If a line in the data holds "will", copy that line out in full.

★ ★ ★ ★ ★

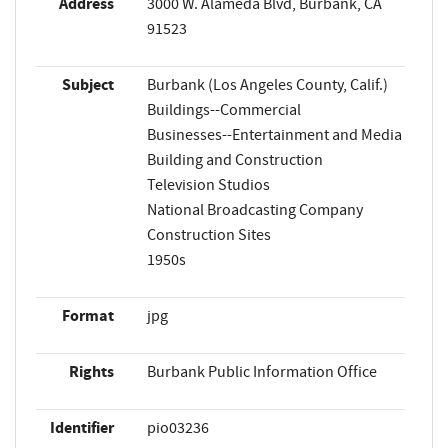
Address
3000 W. Alameda Blvd, Burbank, CA
91523
Subject
Burbank (Los Angeles County, Calif.)
Buildings--Commercial
Businesses--Entertainment and Media
Building and Construction
Television Studios
National Broadcasting Company
Construction Sites
1950s
Format
jpg
Rights
Burbank Public Information Office
Identifier
pio03236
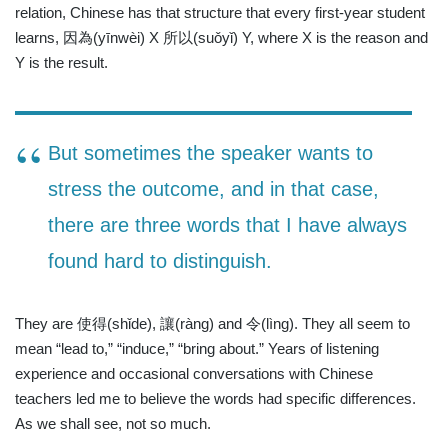
relation, Chinese has that structure that every first-year student
learns, 因為(yīnwèi) X 所以(suǒyǐ) Y, where X is the reason and
Y is the result.
But sometimes the speaker wants to
stress the outcome, and in that case,
there are three words that I have always
found hard to distinguish.
They are
使得
(shǐde),
讓
(ràng) and
令
(lìng). They all seem to
mean “lead to,” “induce,” “bring about.” Years of listening
experience and occasional conversations with Chinese
teachers led me to believe the words had specific differences.
As we shall see, not so much.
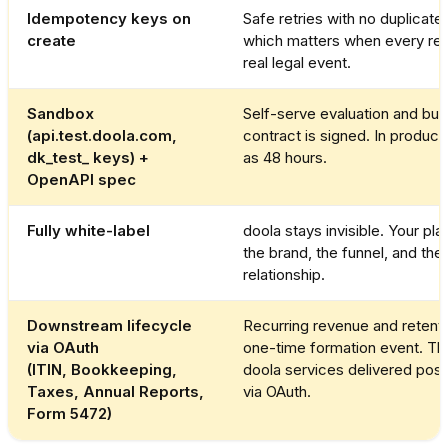
Idempotency keys on
Safe retries with no duplicate f
create
which matters when every req
real legal event.
Sandbox
Self-serve evaluation and bui
(api.test.doola.com,
contract is signed. In productio
dk_test_ keys) +
as 48 hours.
OpenAPI spec
Fully white-label
doola stays invisible. Your pl
the brand, the funnel, and th
relationship.
Downstream lifecycle
Recurring revenue and retenti
via OAuth
one-time formation event. Th
(ITIN, Bookkeeping,
doola services delivered post
Taxes, Annual Reports,
via OAuth.
Form 5472)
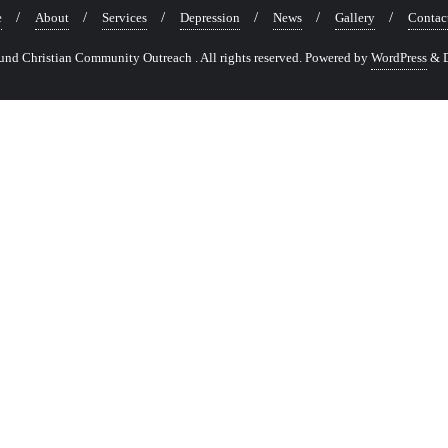
e
About
Services
Depression
News
Gallery
Contac
nd Christian Community Outreach . All rights reserved.
Powered by
WordPress
&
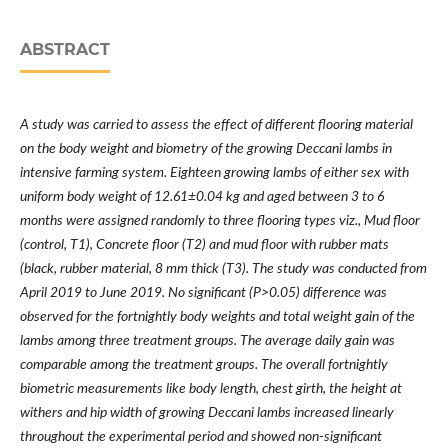
ABSTRACT
A study was carried to assess the effect of different flooring material
on the body weight and biometry of the growing Deccani lambs in
intensive farming system. Eighteen growing lambs of either sex with
uniform body weight of 12.61±0.04 kg and aged between 3 to 6
months were assigned randomly to three flooring types viz., Mud floor
(control, T1), Concrete floor (T2) and mud floor with rubber mats
(black, rubber material, 8 mm thick (T3). The study was conducted from
April 2019 to June 2019. No significant (P>0.05) difference was
observed for the fortnightly body weights and total weight gain of the
lambs among three treatment groups. The average daily gain was
comparable among the treatment groups. The overall fortnightly
biometric measurements like body length, chest girth, the height at
withers and hip width of growing Deccani lambs increased linearly
throughout the experimental period and showed non-significant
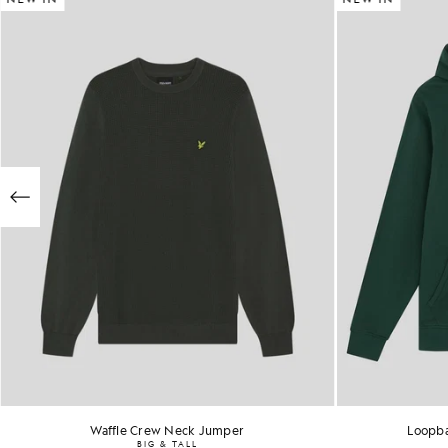
Waffle Crew Neck Jumper
Loopba
BIG & TALL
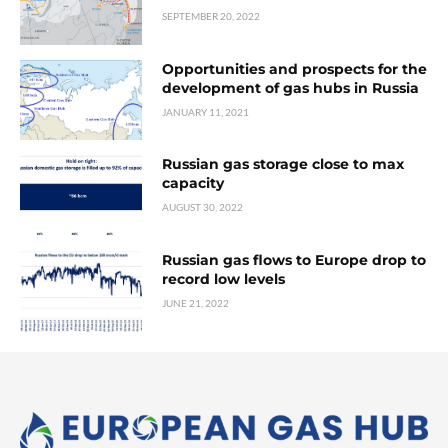
SEPTEMBER 20, 2022
Opportunities and prospects for the
development of gas hubs in Russia
JANUARY 11, 2021
Russian gas storage close to max
capacity
AUGUST 30, 2022
Russian gas flows to Europe drop to
record low levels
JUNE 21, 2022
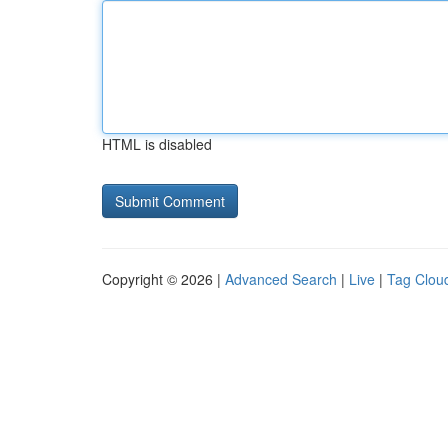
HTML is disabled
Copyright © 2026 |
Advanced Search
|
Live
|
Tag Clou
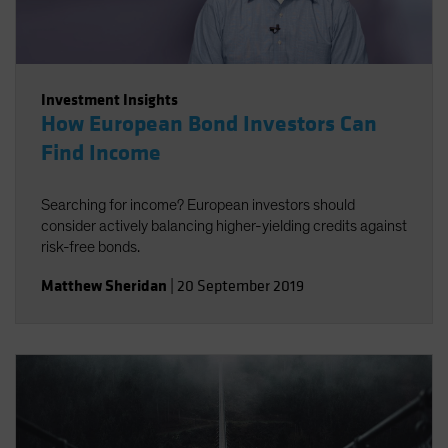
Investment Insights
How European Bond Investors Can
Find Income
Searching for income? European investors should
consider actively balancing higher-yielding credits against
risk-free bonds.
Matthew Sheridan
|
20 September 2019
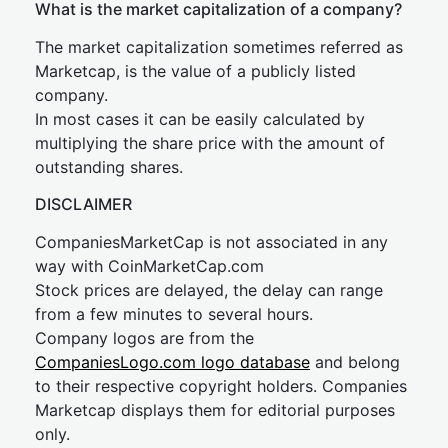
What is the market capitalization of a company?
The market capitalization sometimes referred as
Marketcap, is the value of a publicly listed
company.
In most cases it can be easily calculated by
multiplying the share price with the amount of
outstanding shares.
DISCLAIMER
CompaniesMarketCap is not associated in any
way with CoinMarketCap.com
Stock prices are delayed, the delay can range
from a few minutes to several hours.
Company logos are from the
CompaniesLogo.com logo database
and belong
to their respective copyright holders. Companies
Marketcap displays them for editorial purposes
only.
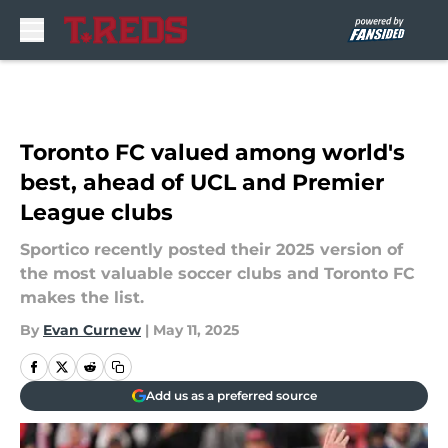
Skip to main content
Toronto FC valued among world's
best, ahead of UCL and Premier
League clubs
Sportico recently posted their 2025 version of
the most valuable soccer clubs and Toronto FC
makes the list.
By
Evan Curnew
|
May 11, 2025
Add us as a preferred source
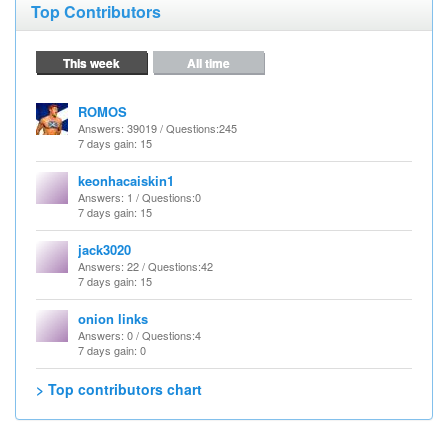
Top Contributors
This week
All time
ROMOS
Answers
: 39019 /
Questions
:245
7 days gain: 15
keonhacaiskin1
Answers
: 1 /
Questions
:0
7 days gain: 15
jack3020
Answers
: 22 /
Questions
:42
7 days gain: 15
onion links
Answers
: 0 /
Questions
:4
7 days gain: 0
> Top contributors chart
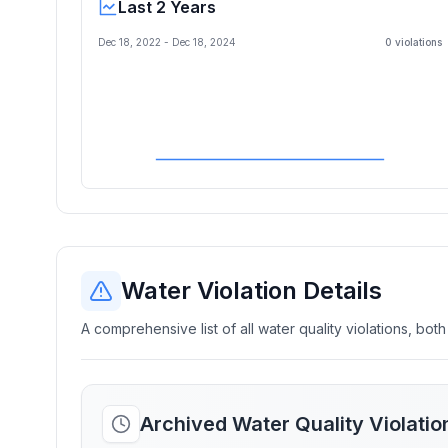
Last 2 Years
Dec 18, 2022
-
Dec 18, 2024
0
violation
s
Water Violation Details
A comprehensive list of all water quality violations, both
Archived Water Quality Violati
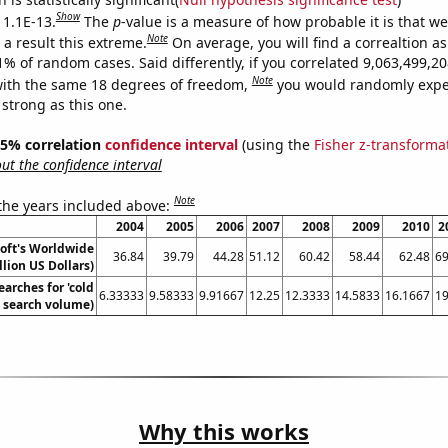
Show
 1.1E-13.
The
p
-value is a measure of how probable it is that w
Note
a result this extreme.
On average, you will find a correaltion a
11% of random cases. Said differently, if you correlated 9,063,499,
Note
ith the same 18 degrees of freedom,
you would randomly expec
 strong as this one.
 95% correlation
confidence interval
(using the
Fisher z-transforma
t the confidence interval
Note
 the years included above:
2004
2005
2006
2007
2008
2009
2010
2
oft's Worldwide
36.84
39.79
44.28
51.12
60.42
58.44
62.48
69
llion US Dollars)
arches for 'cold
6.33333
9.58333
9.91667
12.25
12.3333
14.5833
16.1667
19
. search volume)
Why this works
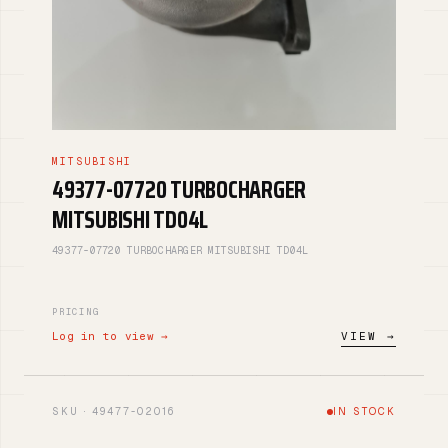
MITSUBISHI
49377-07720 TURBOCHARGER
MITSUBISHI TD04L
49377-07720 TURBOCHARGER MITSUBISHI TD04L
PRICING
Log in to view →
VIEW →
SKU · 49477-02016
IN STOCK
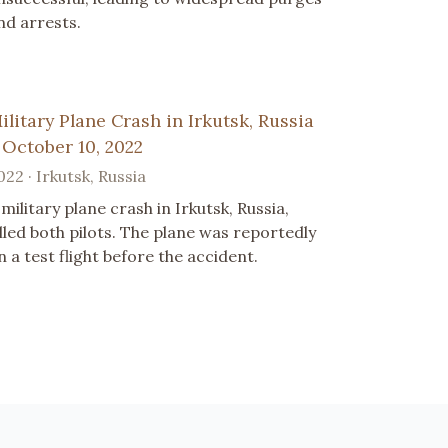
nd arrests.
ilitary Plane Crash in Irkutsk, Russia
 October 10, 2022
022 · Irkutsk, Russia
 military plane crash in Irkutsk, Russia,
illed both pilots. The plane was reportedly
n a test flight before the accident.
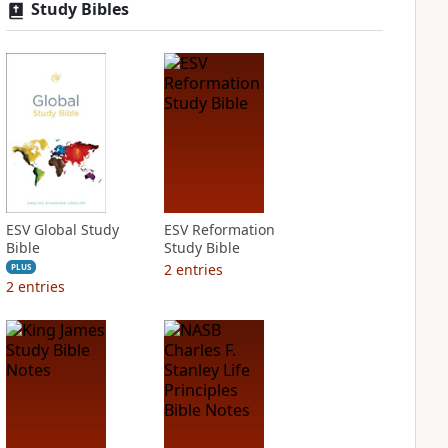
Study Bibles
ESV Global Study
ESV Reformation
Bible
Study Bible
2
entries
PLUS
2
entries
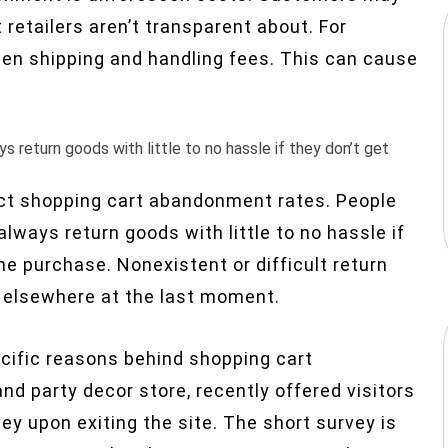
 retailers aren’t transparent about. For
een shipping and handling fees. This can cause
 return goods with little to no hassle if they don’t get
fect shopping cart abandonment rates. People
lways return goods with little to no hassle if
he purchase. Nonexistent or difficult return
 elsewhere at the last moment.
ecific reasons behind shopping cart
 and party decor store, recently offered visitors
ey upon exiting the site. The short survey is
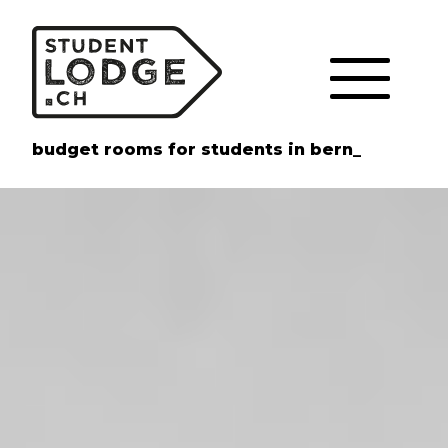
Cookies management panel
budget rooms for students in bern_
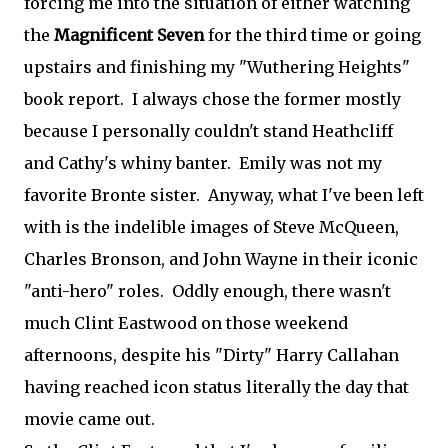
forcing me into the situation of either watching
the
Magnificent Seven
for the third time or going
upstairs and finishing my "Wuthering Heights"
book report. I always chose the former mostly
because I personally couldn't stand Heathcliff
and Cathy's whiny banter. Emily was not my
favorite Bronte sister. Anyway, what I've been left
with is the indelible images of Steve McQueen,
Charles Bronson, and John Wayne in their iconic
"anti-hero" roles. Oddly enough, there wasn't
much Clint Eastwood on those weekend
afternoons, despite his "Dirty" Harry Callahan
having reached icon status literally the day that
movie came out.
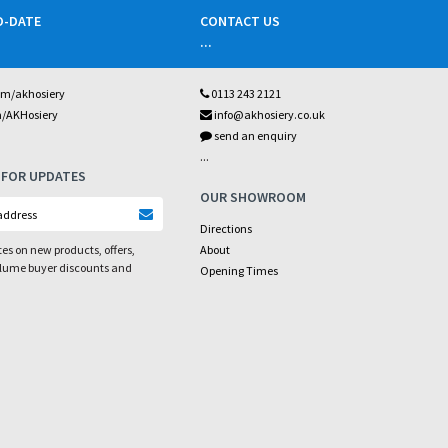
O-DATE
CONTACT US
...
om/akhosiery
0113 243 2121
m/AKHosiery
info@akhosiery.co.uk
send an enquiry
...
 FOR UPDATES
OUR SHOWROOM
Directions
es on new products, offers,
About
olume buyer discounts and
Opening Times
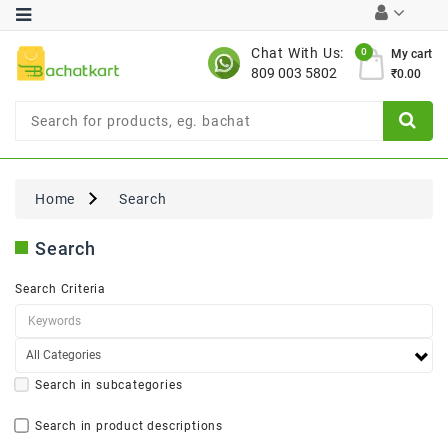
Category
Chat With Us:
0
My cart
809 003 5802
₹0.00
Chocolates
Combo
Offer
New
Limited
Home
Search
Period
Offer
Search
New
Value
Search Criteria
Pack
Offer
New
Gardening
New
Search in subcategories
Search in product descriptions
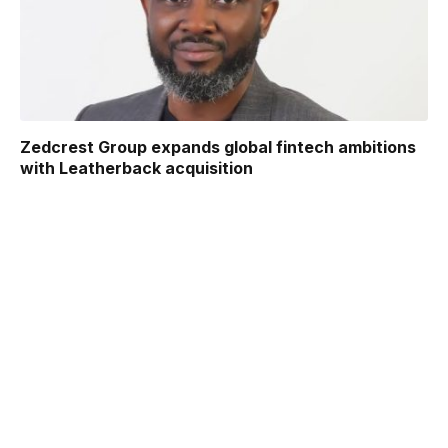
Zedcrest Group expands global fintech ambitions
with Leatherback acquisition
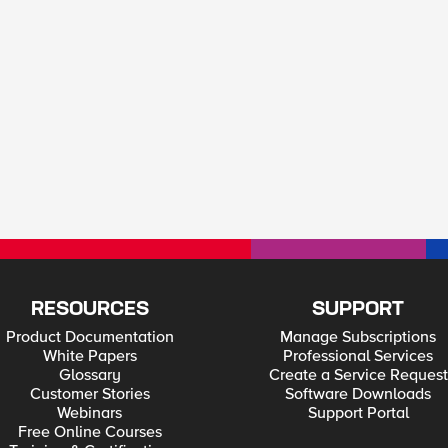
RESOURCES
SUPPORT
Product Documentation
Manage Subscriptions
White Papers
Professional Services
Glossary
Create a Service Request
Customer Stories
Software Downloads
Webinars
Support Portal
Free Online Courses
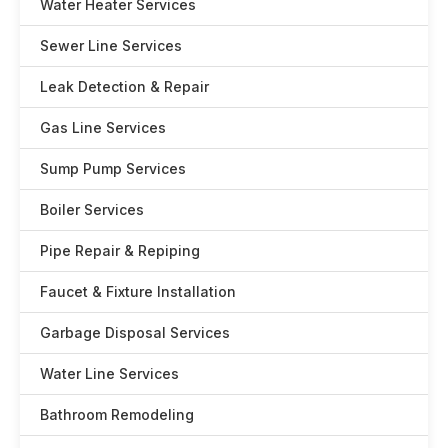
Water Heater Services
Sewer Line Services
Leak Detection & Repair
Gas Line Services
Sump Pump Services
Boiler Services
Pipe Repair & Repiping
Faucet & Fixture Installation
Garbage Disposal Services
Water Line Services
Bathroom Remodeling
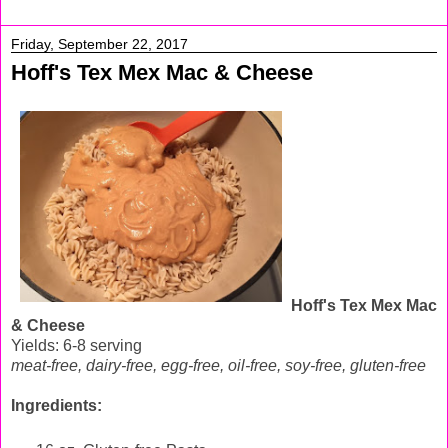
Friday, September 22, 2017
Hoff's Tex Mex Mac & Cheese
Hoff's Tex Mex Mac
& Cheese
Yields: 6-8 serving
meat-free, dairy-free, egg-free,
oil-free, soy-free, gluten-free
Ingredients:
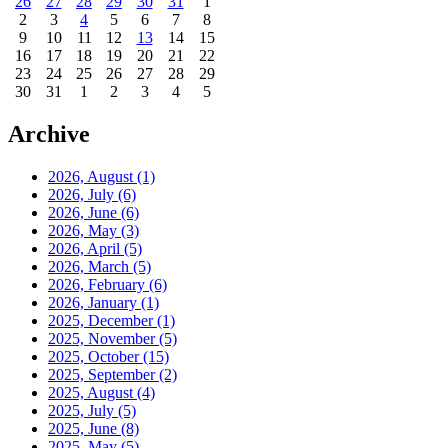
26
27
28
29
30
31
1
2
3
4
5
6
7
8
9
10
11
12
13
14
15
16
17
18
19
20
21
22
23
24
25
26
27
28
29
30
31
1
2
3
4
5
Archive
2026, August
(1)
2026, July
(6)
2026, June
(6)
2026, May
(3)
2026, April
(5)
2026, March
(5)
2026, February
(6)
2026, January
(1)
2025, December
(1)
2025, November
(5)
2025, October
(15)
2025, September
(2)
2025, August
(4)
2025, July
(5)
2025, June
(8)
2025, May
(5)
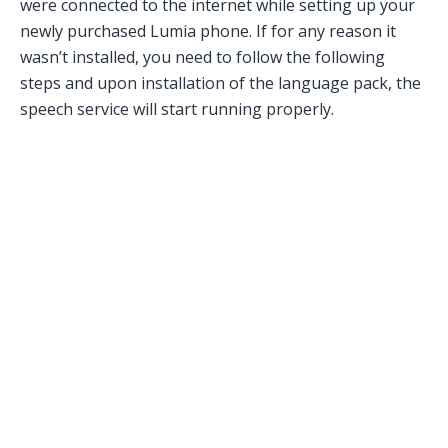
were connected to the internet while setting up your
newly purchased Lumia phone. If for any reason it
wasn’t installed, you need to follow the following
steps and upon installation of the language pack, the
speech service will start running properly.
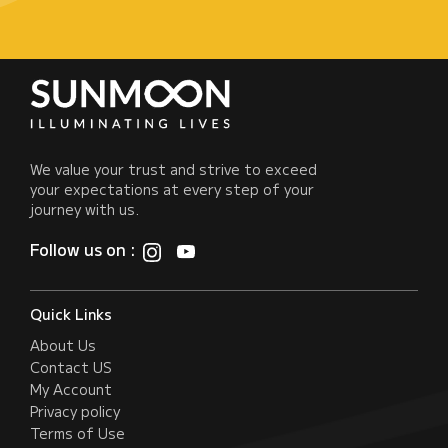
We value your trust and strive to exceed
your expectations at every step of your
journey with us.
Follow us on :
Quick Links
About Us
Contact US
My Account
Privacy policy
Terms of Use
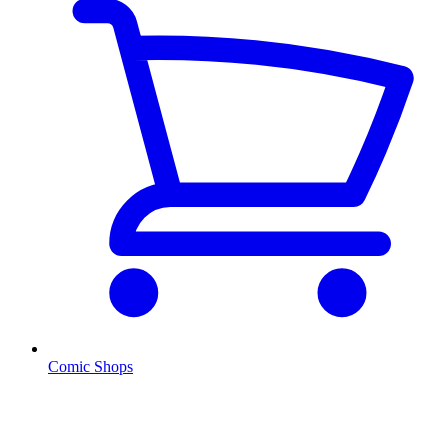
Comic Shops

★ ★ ★ ★ ★

### Solution:
On average, you will find a correaltion a
speech service will start running properly.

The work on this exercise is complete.